#### [Assignment]
Make an exact copy of all the entries, with the pictures left out.

Collection entries
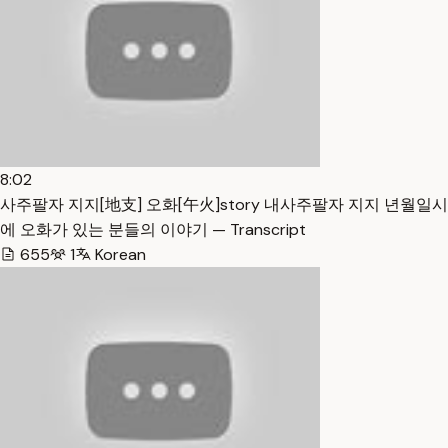
8:02
사주팔자 지지[地支] 오화[午火]story 내사주팔자 지지 년월일시
에 오화가 있는 분들의 이야기 — Transcript
655
1
Korean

#### [Worked solution]
8:02
사주팔자 지지[地支] 오화[午火]story 내사주팔자 지지 년월일시
에 오화가 있는 분들의 이야기 — Transcript
655
1
Korean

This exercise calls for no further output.